Just wanted to share with you my first post-election column. It’s a bit post-mortem, but really mostly reflection on the emotional atmosphere of Trump’s reelection, and how it differs from 2016. Here’s an excerpt:
Shame, I think, is what afflicts us when we refuse to be humbled. One feels shame for having missed something, misapprehending political reality, misunderstanding one’s country. One feels shame for risking too much hope, for encouraging others to do the same. And most of all, one feels shame — humiliation, even — over feeling powerless: powerless to stop bad things from happening to people we love but also simply less powerful, ousted from the driver’s seat of history. Shame causes people to act out, to cling to the flimsiest satisfactions: to reciprocal cruelty, recrimination, illusions of control, self-pity. All of these too are exhausting, though they can easily be mistaken for solutions.
I’ve been remembering a line from Bertolt Brecht: “It takes courage to say that the good were defeated not because they were good, but because they were weak.” Trump himself teaches a different lesson: self-doubt should be avoided at all costs, especially when you lose.
But if humility is a bad way to win, it’s a better way to live.

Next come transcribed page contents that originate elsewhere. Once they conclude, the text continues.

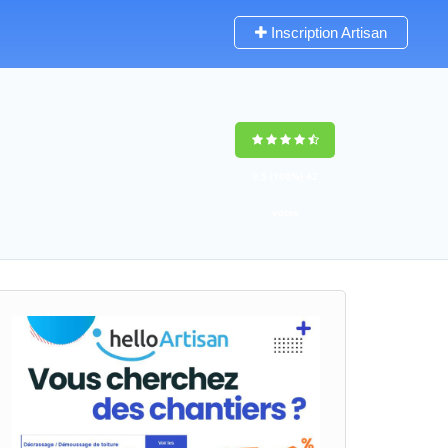
Inscription Artisan
9,5
(100%)
42
votes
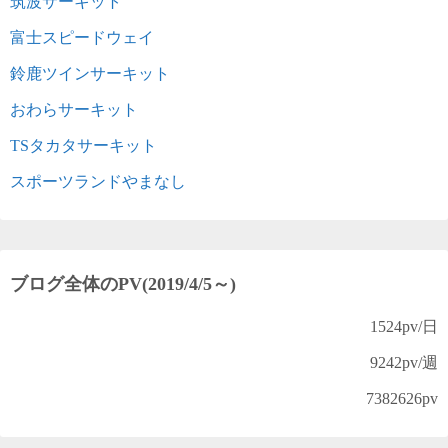
筑波サーキット
富士スピードウェイ
鈴鹿ツインサーキット
おわらサーキット
TSタカタサーキット
スポーツランドやまなし
ブログ全体のPV(2019/4/5～)
1524
pv/日
9242
pv/週
7382626
pv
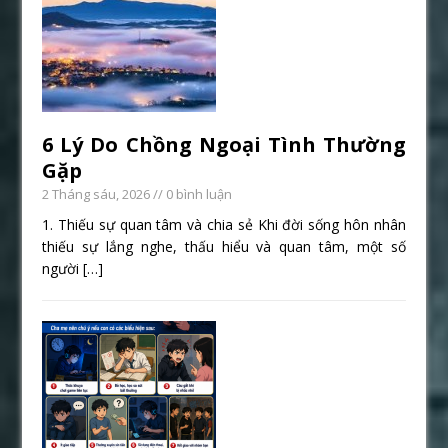
6 Lý Do Chồng Ngoại Tình Thường
Gặp
2 Tháng sáu, 2026
// 0 bình luận
1. Thiếu sự quan tâm và chia sẻ Khi đời sống hôn nhân
thiếu sự lắng nghe, thấu hiểu và quan tâm, một số
người
[…]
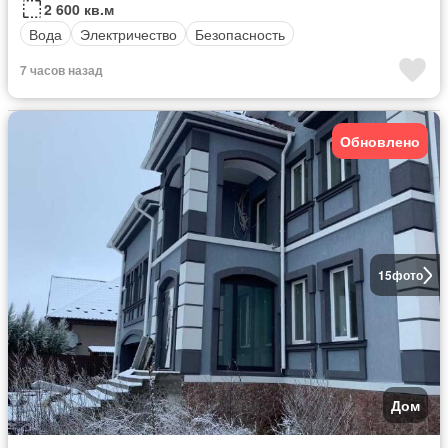
2 600 кв.м
Вода
Электричество
Безопасность
7 часов назад
Обновлено
15
фото
Дом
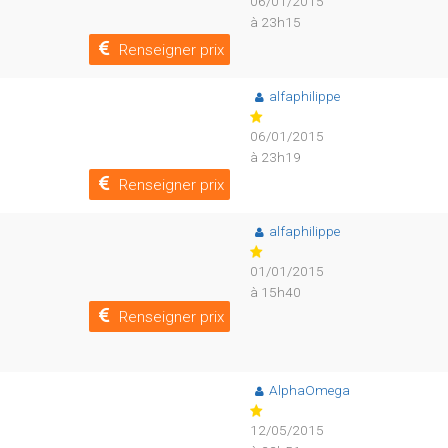
06/01/2015
à 23h15
Renseigner prix
alfaphilippe
06/01/2015
à 23h19
Renseigner prix
alfaphilippe
01/01/2015
à 15h40
Renseigner prix
AlphaOmega
12/05/2015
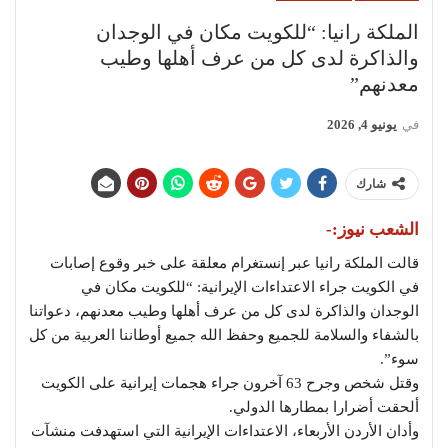
الملكة رانيا: “للكويت مكان في الوجدان
والذاكرة لدى كل من عرف أهلها وطيب
معدنهم”
في
يونيو 4, 2026
شارك
الشعب نيوز:-
قالت الملكة رانيا عبر إنستغرام معلقة على خبر وقوع إصابات
في الكويت جراء الاعتداءات الإيرانية: “للكويت مكان في
الوجدان والذاكرة لدى كل من عرف أهلها وطيب معدنهم، دعواتنا
بالشفاء والسلامة للجميع وحفظ الله جميع أوطاننا العربية من كل
سوء”.
وقتل شخص وجرح 63 آخرون جراء هجمات إيرانية على الكويت
ألحقت أضرارا بمطارها الدولي.
وأدان الأردن الأربعاء، الاعتداءات الإيرانية التي استهدفت منشآت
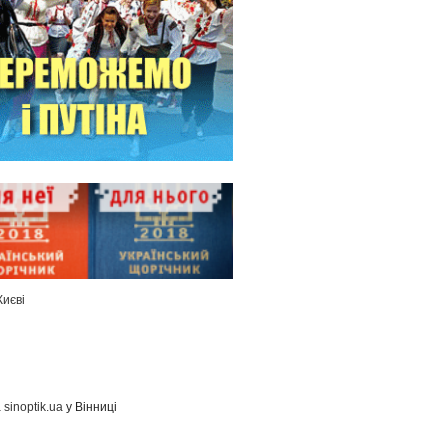
Києві
а
sinoptik.ua
у Вінниці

And democracy requires it: We have to be curious about what other people want. In a functioning democracy, politics isn’t separate from living. It is attained, Jane Addams wrote, by “mixing on the thronged and common road where all must turn out for one another, and at least see the size of one another’s burdens.” In our decrepit Republic, we exhaust ourselves most grievously in isolation, rooting for politicians we’ll never meet to protect us from each other.
Look out for more columns like these — situated at the intersection of politics and our psychic life — in the coming months.

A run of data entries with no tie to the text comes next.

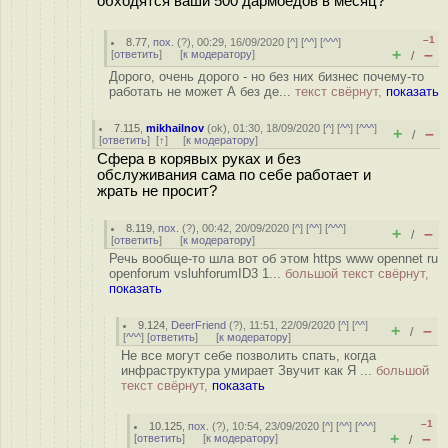
обходятся ваши 500 дармоедов в месяц?
–1
8.77
,
пох.
(
?
), 00:29, 16/09/2020 [
^
] [
^^
] [
^^^
]
+
–
[
ответить
]
[
к модератору
]
/
Дорого, очень дорого - но без них бизнес почему-то
работать не может А без де...
текст свёрнут,
показать
7.115
,
mikhailnov
(
ok
), 01:30, 18/09/2020 [
^
] [
^^
] [
^^^
]
+
–
/
[
ответить
]
[
↑
] [
к модератору
]
Сфера в корявых руках и без
обслуживания сама по себе работает и
жрать не просит?
8.119
,
пох.
(
?
), 00:42, 20/09/2020 [
^
] [
^^
] [
^^^
]
+
–
/
[
ответить
]
[
к модератору
]
Речь вообще-то шла вот об этом https www opennet ru
openforum vsluhforumID3 1...
большой текст свёрнут,
показать
9.124
,
DeerFriend
(
?
), 11:51, 22/09/2020 [
^
] [
^^
]
+
–
/
[
^^^
] [
ответить
]
[
к модератору
]
Не все могут себе позволить спать, когда
инфраструктура умирает Звучит как Я ...
большой
текст свёрнут,
показать
–1
10.125
,
пох.
(
?
), 10:54, 23/09/2020 [
^
] [
^^
] [
^^^
]
+
–
[
ответить
]
[
к модератору
]
/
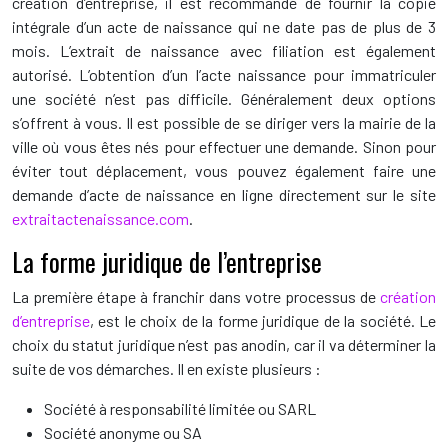
création d’entreprise, il est recommandé de fournir la copie
intégrale d’un acte de naissance qui ne date pas de plus de 3
mois. L’extrait de naissance avec filiation est également
autorisé. L’obtention d’un l’acte naissance pour immatriculer
une société n’est pas difficile. Généralement deux options
s’offrent à vous. Il est possible de se diriger vers la mairie de la
ville où vous êtes nés pour effectuer une demande. Sinon pour
éviter tout déplacement, vous pouvez également faire une
demande d’acte de naissance en ligne directement sur le site
extraitactenaissance.com
.
La forme juridique de l’entreprise
La première étape à franchir dans votre processus de
création
d’entreprise
, est le choix de la forme juridique de la société. Le
choix du statut juridique n’est pas anodin, car il va déterminer la
suite de vos démarches. Il en existe plusieurs :
Société à responsabilité limitée ou SARL
Société anonyme ou SA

Also, I forgot to share this with you: I compiled a list of the best books about American policing for the New York Times Book Review. Now that Trump is president and promising to empower police and the military — including as part of his mass-deportation plans — I think these books are more relevant than ever.
Not to fete your ego, but this is a genuine heartfelt compliment, writer to writer: Your prose is singin', baby! It's true that as we get older we become more like ourselves, and I've really been digging your emergent voice over the past year or so.
Just thought I'd share something that's made me happy in a time when happy feels like a little bit of a hard currency to amass these days.